Exercise: Search the listing for the string "Pattern" and copy every line that contains it.

Data to use:
* * * * * * * * *

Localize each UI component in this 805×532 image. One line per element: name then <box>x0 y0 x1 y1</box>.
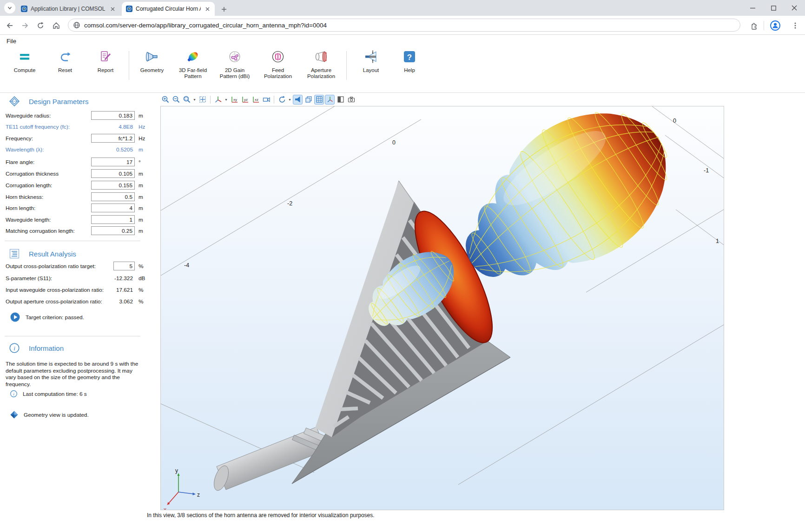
information-note: The solution time is expected to be arou… <box>6 361 142 388</box>
reload-button[interactable] <box>34 20 46 32</box>
view-xz-icon: xz <box>251 95 260 104</box>
extensions-button[interactable] <box>748 20 760 32</box>
section-title: Information <box>29 344 64 352</box>
address-bar[interactable]: comsol.com/server-demo/app/library_corru… <box>68 19 740 32</box>
panel-divider <box>5 241 140 241</box>
view-caption: In this view, 3/8 sections of the horn a… <box>147 512 375 519</box>
new-tab-button[interactable] <box>218 4 230 15</box>
result-row-output-cross-polarization: Output aperture cross-polarization ratio… <box>6 297 143 306</box>
3d-farfield-pattern-button[interactable]: 3D Far-field Pattern <box>171 50 215 79</box>
readonly-value: 3.062 <box>75 298 133 305</box>
feed-polarization-button[interactable]: Feed Polarization <box>256 50 300 79</box>
help-icon: ? <box>402 50 416 64</box>
help-button[interactable]: ? Help <box>387 50 432 73</box>
corrugation-thickness-input[interactable] <box>91 169 135 178</box>
profile-avatar-icon <box>770 20 781 31</box>
kebab-menu-icon <box>792 22 799 29</box>
triad-z-label: z <box>197 492 200 498</box>
readonly-value: -12.322 <box>75 275 133 282</box>
zoom-out-button[interactable] <box>171 95 181 105</box>
show-axes-toggle[interactable] <box>325 95 335 105</box>
aperture-polarization-button[interactable]: Aperture Polarization <box>299 50 343 79</box>
toolbar-separator <box>210 96 211 104</box>
frequency-input[interactable] <box>91 134 135 143</box>
triad-y-label: y <box>175 467 178 474</box>
tab-corrugated-horn[interactable]: Corrugated Circular Horn Anten <box>122 2 215 16</box>
param-row-matching-corrugation-length: Matching corrugation length: m <box>6 226 143 235</box>
back-button[interactable] <box>4 20 16 32</box>
axes-small-icon <box>326 95 334 104</box>
dropdown-caret-icon[interactable]: ▼ <box>288 98 292 101</box>
layout-button[interactable]: Layout <box>349 50 393 73</box>
result-row-target: Output cross-polarization ratio target: … <box>6 262 143 270</box>
default-view-button[interactable] <box>213 95 223 105</box>
grid-icon <box>315 95 323 104</box>
window-maximize-button[interactable] <box>766 2 780 14</box>
view-xy-button[interactable]: xy <box>229 95 239 105</box>
axis-tick-label: 0 <box>673 118 676 124</box>
information-icon: i <box>9 343 20 353</box>
reset-button[interactable]: Reset <box>43 50 87 73</box>
window-minimize-button[interactable] <box>746 2 759 14</box>
axes-3d-icon <box>214 95 223 104</box>
horn-length-input[interactable] <box>91 204 135 212</box>
param-row-corrugation-thickness: Corrugation thickness m <box>6 169 143 178</box>
rotate-icon <box>278 95 286 104</box>
screenshot-button[interactable] <box>346 95 356 105</box>
home-button[interactable] <box>50 20 62 32</box>
report-button[interactable]: Report <box>83 50 128 73</box>
dropdown-caret-icon[interactable]: ▼ <box>224 98 228 101</box>
result-row-s-parameter: S-parameter (S11): -12.322 dB <box>6 274 143 282</box>
zoom-out-icon <box>172 95 180 104</box>
param-row-te11-cutoff: TE11 cutoff frequency (fc): 4.8E8 Hz <box>6 122 143 131</box>
matching-corrugation-length-input[interactable] <box>91 226 135 235</box>
geometry-button[interactable]: Geometry <box>130 50 174 73</box>
perspective-view-button[interactable] <box>261 95 271 105</box>
site-info-icon <box>73 21 80 29</box>
param-row-waveguide-radius: Waveguide radius: m <box>6 111 143 120</box>
horn-thickness-input[interactable] <box>91 192 135 201</box>
toolbar-separator <box>274 96 274 104</box>
url-text: comsol.com/server-demo/app/library_corru… <box>84 22 327 29</box>
tab-close-icon[interactable] <box>109 5 116 13</box>
waveguide-length-input[interactable] <box>91 215 135 224</box>
zoom-in-button[interactable] <box>160 95 170 105</box>
show-grid-toggle[interactable] <box>314 95 324 105</box>
view-yz-button[interactable]: yz <box>240 95 250 105</box>
scene-light-toggle[interactable] <box>336 95 345 105</box>
geometry-diamond-icon <box>10 411 18 419</box>
graphics-canvas[interactable]: 0 -2 -4 0 -1 1 <box>160 106 724 510</box>
transparency-toggle[interactable] <box>304 95 313 105</box>
window-close-button[interactable] <box>787 2 801 14</box>
graphics-toolbar: ▼ ▼ xy yz xz ▼ <box>160 94 723 105</box>
result-analysis-header: Result Analysis <box>9 248 76 259</box>
axis-tick-label: -1 <box>704 167 709 174</box>
svg-text:yz: yz <box>244 98 248 102</box>
zoom-extents-button[interactable] <box>198 95 207 105</box>
svg-text:?: ? <box>407 53 412 62</box>
tab-application-library[interactable]: Application Library | COMSOL S <box>17 2 120 16</box>
compute-button[interactable]: Compute <box>2 50 47 73</box>
show-geometry-toggle[interactable] <box>293 95 303 105</box>
file-menu[interactable]: File <box>7 38 16 45</box>
design-parameters-icon <box>9 96 20 106</box>
corrugation-length-input[interactable] <box>91 181 135 190</box>
profile-button[interactable] <box>769 20 781 32</box>
flare-angle-input[interactable] <box>91 158 135 166</box>
chevron-down-icon <box>7 5 13 11</box>
tab-search-button[interactable] <box>4 2 15 13</box>
axis-tick-label: 0 <box>392 139 396 146</box>
tab-close-icon[interactable] <box>204 5 211 13</box>
2d-gain-pattern-button[interactable]: 2D Gain Pattern (dBi) <box>212 50 257 79</box>
horn-icon <box>294 95 302 104</box>
tab-strip: Application Library | COMSOL S Corrugate… <box>0 0 805 16</box>
dropdown-caret-icon[interactable]: ▼ <box>192 98 197 101</box>
zoom-to-selection-button[interactable] <box>182 95 191 105</box>
view-xz-button[interactable]: xz <box>251 95 260 105</box>
forward-button[interactable] <box>19 20 31 32</box>
browser-menu-button[interactable] <box>789 20 801 32</box>
cross-polarization-target-input[interactable] <box>113 262 135 270</box>
rotate-view-button[interactable] <box>277 95 287 105</box>
waveguide-radius-input[interactable] <box>91 111 135 120</box>
report-icon <box>99 50 112 64</box>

* * * * * * * * *

Answer section:
3d-farfield-pattern-button[interactable]: 3D Far-field Pattern <box>171 50 215 79</box>
2d-gain-pattern-button[interactable]: 2D Gain Pattern (dBi) <box>212 50 257 79</box>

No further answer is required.